PHILADELPHIA -- At one ShopRite supermarket in Philadelphia, shoppers are experiencing sticker shock over the increased costs of sugary drinks.
Elois Dickerson saw the price of her flavored sparkling beverage go up more than 100 percent.
Maurice Broadwater mistook the 96 cent tax for the price of juice. “I thought that was the sale price, like 96 cents off” he said.
Philadelphia became the first big city to impose a tax on all sugary or artificially sweetened drinks. The tax adds 1.5 cents per ounce.
Grocery store owner Jeff Brown says the extra tax is hurting his customers.
“The fear is the loss of revenue will cause some of the stores to close,” Brown said.
Before the tax, an eight-pack of Gatorade, which is 160 ounces, cost $5.99. The new price is $8.39. A gallon of iced tea which was $2.89 has almost doubled in cost; the beverage tax adds $1.92.

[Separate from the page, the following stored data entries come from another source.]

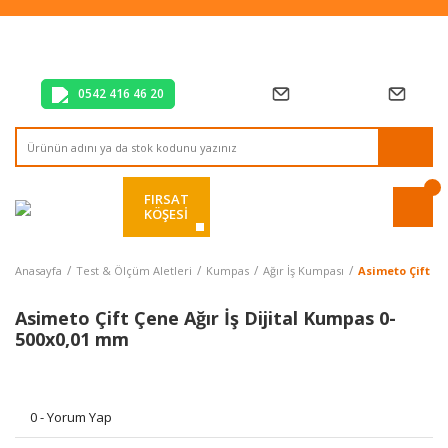
Tüm Alışverişlerde Vade Farksız 2 Taksit!
Mağazadan Teslim & Kolay İade
Hızlı Teslimat Siparişlerinizde Aynı Gün Kargo!
0542 416 46 20
FIRSAT
KÖŞESİ
Anasayfa
Test & Ölçüm Aletleri
Kumpas
Ağır İş Kumpası
Asimeto Çift Çe
Asimeto Çift Çene Ağır İş Dijital Kumpas 0-
500x0,01 mm
0 - Yorum Yap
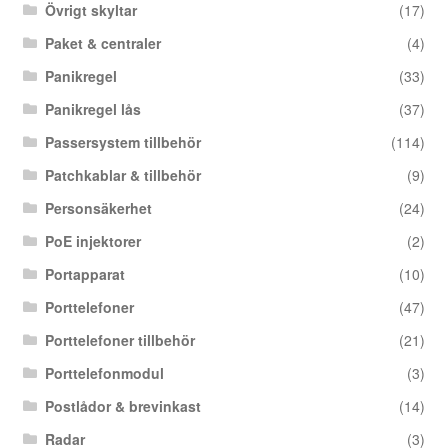
Övrigt skyltar
(17)
Paket & centraler
(4)
Panikregel
(33)
Panikregel lås
(37)
Passersystem tillbehör
(114)
Patchkablar & tillbehör
(9)
Personsäkerhet
(24)
PoE injektorer
(2)
Portapparat
(10)
Porttelefoner
(47)
Porttelefoner tillbehör
(21)
Porttelefonmodul
(3)
Postlådor & brevinkast
(14)
Radar
(3)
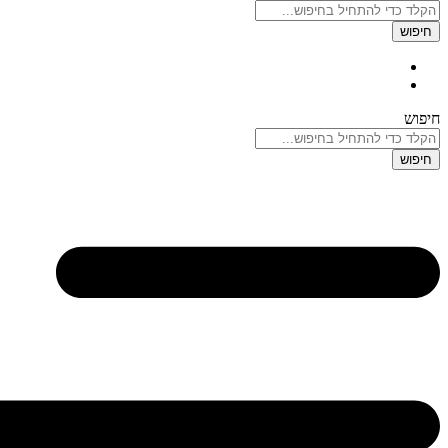
חיפוש
חיפוש
חיפוש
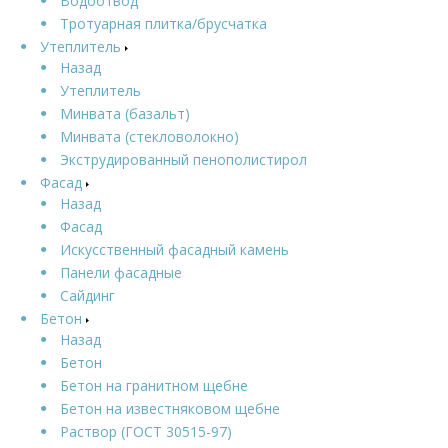
Водоотвод
Тротуарная плитка/брусчатка
Утеплитель
Назад
Утеплитель
Минвата (базальт)
Минвата (стекловолокно)
Экструдированный пенополистирол
Фасад
Назад
Фасад
Искусственный фасадный камень
Панели фасадные
Сайдинг
Бетон
Назад
Бетон
Бетон на гранитном щебне
Бетон на известняковом щебне
Раствор (ГОСТ 30515-97)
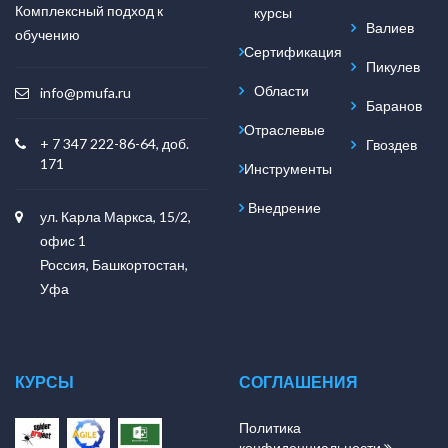
Комплексный подход к
курсы
Валиев
обучению
Сертификация
Пикулев
Области
info@pmufa.ru
Баранов
Отраслевые
+ 7 347 222-86-64, доб.
Гвоздев
171
Инструменты
Внедрение
ул. Карла Маркса, 15/2,
офис 1
Россия, Башкортостан,
Уфа
КУРСЫ
СОГЛАШЕНИЯ
Политика
конфиденциальности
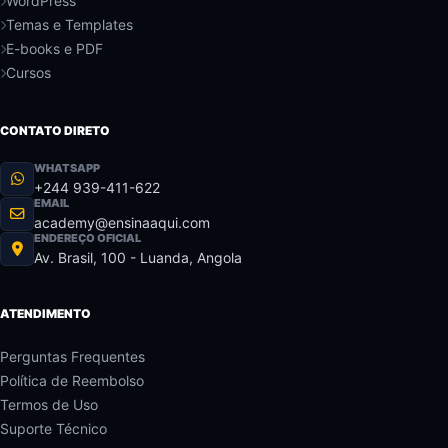
WordPress
Temas e Templates
E-books e PDF
Cursos
CONTATO DIRETO
WHATSAPP
+244 939-411-622
EMAIL
academy@ensinaaqui.com
ENDEREÇO OFICIAL
Av. Brasil, 100 - Luanda, Angola
ATENDIMENTO
Perguntas Frequentes
Política de Reembolso
Termos de Uso
Suporte Técnico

Aside from health benefits, Deputy Revenue Commissioner Marisa Waxman says the tax is meant to help the community.
“We anticipate that the first year of collection will generate about $91 million that we can use towards pre-k, community school, as parks libraries and rec centers,” Waxman said.
But Ervin Graham says the city has to find a better way. He returned his iced tea after realizing he paid almost $2 in beverage taxes.